"Mom, what is a preposition?"
A great question to start the day. Impromptu language arts lesson.
Curious minds are ripe for learning!
A preposition is a word that connects or shows the relationship between two nouns or a noun and pronoun. Prepositions are always with an object or person.
We reviewed nouns and pronouns. Then, I gave examples of each and used them in a sentence.
Together, my little learners and I looked around the room and chose two nouns for our preposition play, mice and cars.
Paper mice were made from 3x5 cards, each child coloring a mouse family. I found some Duplo cars from our collection of blocks.

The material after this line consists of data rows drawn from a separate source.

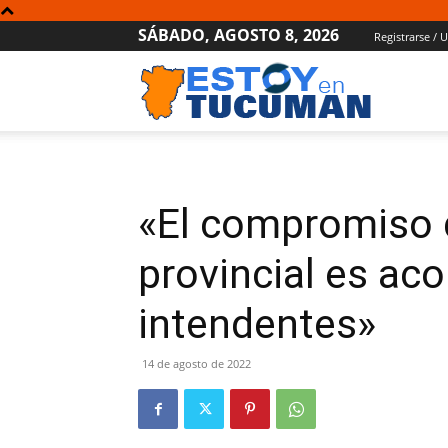
SÁBADO, AGOSTO 8, 2026
Registrarse / 
Estoy
en
«El compromiso 
Tucumán
provincial es ac
intendentes»
14 de agosto de 2022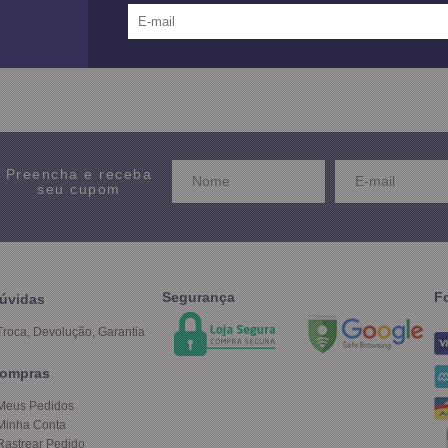
12X SEM JUROS
no Cartão de Crédito
Preencha e receba
seu cupom
Segurança
F
úvidas
Troca, Devolução, Garantia
ompras
Meus Pedidos
Minha Conta
Rastrear Pedido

Once all the mice were colored and decorated, tails in place, our preposition discovery began.
For our play we would act out sentences, stating the relationship between the mice and the cars. I demonstrated by placing the mice on the cars while stating,"The mice are on the cars." I wrote "on" on a 3x5 card and placed it near the cars.
Then, I asked each of the child to place their mice in some relation to the cars, stating the position in relation to one another.
The mice are under the cars.
The mice are on the cars.
The mice are aside of the cars.
The mice are behind the cars.
As the children placed the mice and verbally expressed their position, I wrote the preposition on a card. Before long we had a handful of preposition cards. By the end of a few hours, we used our creative thinking, worked on spatial relationships, applied artistic uniqueness, and UNDERSTOOD prepositions and how to use them in sentences.
Int he end, we also had a handful of spelling cards to use for other lessons.
Learning started with a question.
"Mom, what is a preposition?"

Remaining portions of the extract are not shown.